Em resposta à Assembleia geral que será realizada na próxima quinta-feira (11) entre a CBF e as 27 federações de futebol do país e que pretende discutir uma reforma estrutural na entidade, o movimento Bom Senso FC, composto por vários jogadores profissionais do Brasil, emitiu um comunicado oficial em que voltam a pedir a renúncia de Marco Polo Del Nero à presidência da CBF e, dessa vez, de forma imediata.
Para o Bom Senso, a Assembleia poderia servir para Marco Polo Del Nero, atual presidente ligado à gestão de José Maria Marín, preso no escândalo da FIFA, colocar outra pessoa de sua confiança à frente da entidade. A ideia do movimento é evitar que o poder seja passado novamente para o mesmo grupo político que domina a CBF há anos.
Em trecho da nota, o Bom Senso deixa claro a intensão de evitar esse fato e a desconfiança com a gestão de Del Nero: “Pelo posicionamento público dos dirigentes da CBF, e pelas informações obtidas pela imprensa, não acreditamos que a Assembleia Geral da próxima quinta-feira, dia 11, sob o comando de Marco Polo Del Nero, aprove essas medidas democratizantes. Dessa forma, defendemos a renúncia imediata do presidente Del Nero ao seu cargo e convocação de novas eleições”.
As denúncias de corrupção na FIFA e a prisão de José Maria Marín, atual vice-presidente da CBF e quem passou o poder a Marco Polo Del Nero, enfraqueceram bastante a força político do atual presidente e colocaram em risco sua permanência no comando da CBF. A FBI, polícia norte-americana que investiga o caso, emitiu um comunicado dizendo que há mais um brasileiro sendo investigado por ligação nos escândalos da FIFA, mas ainda não revelou o nome. Teme-se que seja justamente Marco Polo Del Nero.
Confira na íntegra a nota emitida pelo Bom Senso FC:
A partir da prisão de Marin e da renúncia de Blatter, o Torcedor, a comunidade do futebol e a sociedade brasileira cobram mudanças reais no modelo de gestão da Confederação Brasileira de Futebol.
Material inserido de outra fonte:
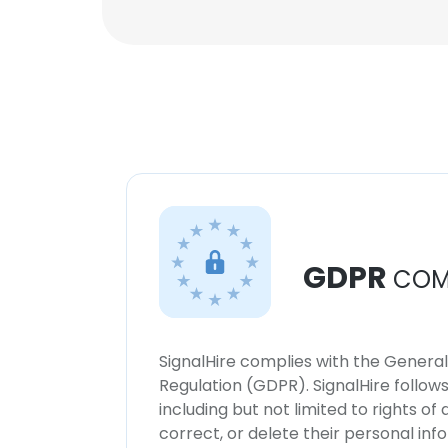
GDPR
COM
SignalHire complies with the Genera
Regulation (GDPR). SignalHire follo
including but not limited to rights of
correct, or delete their personal in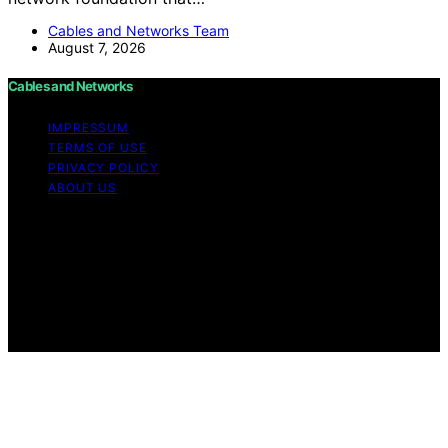
Cables and Networks Team
August 7, 2026
Cables and Networks
IMPRESSUM
TERMS OF USE
PRIVACY POLICY
ABOUT US
Copyright © 2026 Cables and Networks Content on
Cables and Networks is created and published using
artificial intelligence (AI) for general informational and
educational purposes. Affiliate disclaimer As an affiliate,
we may earn a commission from qualifying purchases.
We get commissions for purchases made through links
on this website from Amazon and other third parties.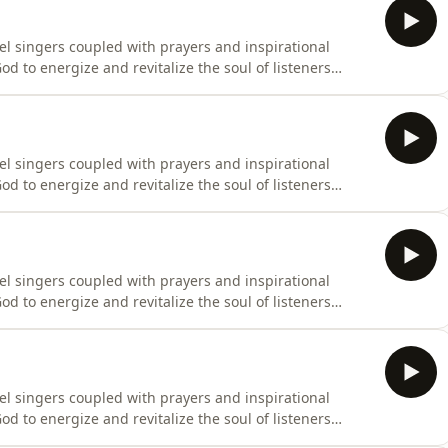
el singers coupled with prayers and inspirational
d to energize and revitalize the soul of listeners
el singers coupled with prayers and inspirational
d to energize and revitalize the soul of listeners
el singers coupled with prayers and inspirational
d to energize and revitalize the soul of listeners
el singers coupled with prayers and inspirational
d to energize and revitalize the soul of listeners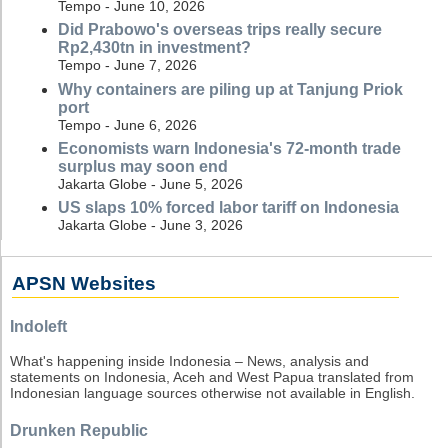
Tempo - June 10, 2026
Did Prabowo's overseas trips really secure
Rp2,430tn in investment?
Tempo - June 7, 2026
Why containers are piling up at Tanjung Priok
port
Tempo - June 6, 2026
Economists warn Indonesia's 72-month trade
surplus may soon end
Jakarta Globe - June 5, 2026
US slaps 10% forced labor tariff on Indonesia
Jakarta Globe - June 3, 2026
APSN Websites
Indoleft
What's happening inside Indonesia – News, analysis and
statements on Indonesia, Aceh and West Papua translated from
Indonesian language sources otherwise not available in English.
Drunken Republic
O Bom Senso FC reitera a público as propostas de mudanças estatutárias que visam democratizar a CBF e iniciar o processo de renovação reivindicado pelos torcedores, por ídolos do nosso futebol e por amplas parcelas da mídia e da sociedade.
1) limitação de mandatos, permitindo apenas 1 (uma) reeleição à Presidência da entidade;
2) Democratização das instâncias de decisão da CBF, como o Colégio Eleitoral, a Assembleia Geral e os Conselhos Técnicos, garantindo direito proporcional de voto aos atletas, técnicos e gestores;
3) direito a voto a todos os clubes participantes do Campeonato Brasileiro, de todas as divisões, na Assembleia Geral da CBF;
4) diminuição da cláusula de barreira: apoio de 1 (uma) Federação ou de 1 (um) clube para inscrição de chapas à Presidência da CBF;
5) adoção das medidas de Fair Play Financeiro previstas no texto original da MP 671;
6) banimento do esporte de todos os envolvidos com escândalos de corrupção.